Page-level text extractions
Segment Open

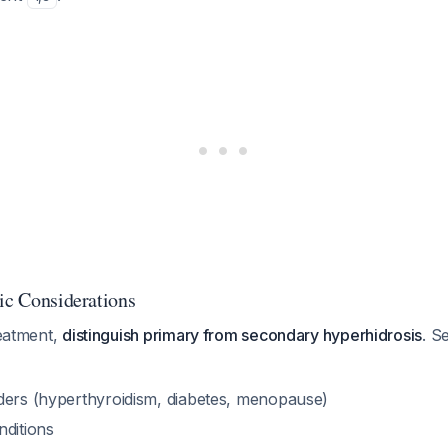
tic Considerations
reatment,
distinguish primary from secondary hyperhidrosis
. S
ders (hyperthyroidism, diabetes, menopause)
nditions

Segment Closed
Segment Open

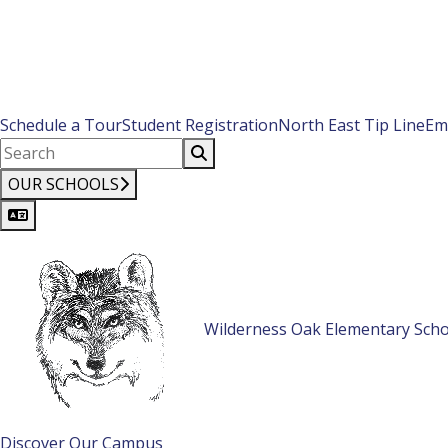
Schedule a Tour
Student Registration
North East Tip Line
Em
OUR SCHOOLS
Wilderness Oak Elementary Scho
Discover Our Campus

Segment Closed
Segment Open

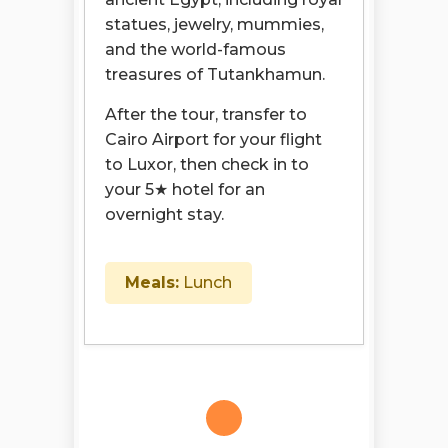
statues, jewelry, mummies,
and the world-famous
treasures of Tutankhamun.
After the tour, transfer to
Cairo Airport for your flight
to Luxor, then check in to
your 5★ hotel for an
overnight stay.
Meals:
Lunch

Segment Closed

> [Task] From the entries above, collect every line with the string "your" in it.

> [Answer]
Cairo Airport for your flight
your 5★ hotel for an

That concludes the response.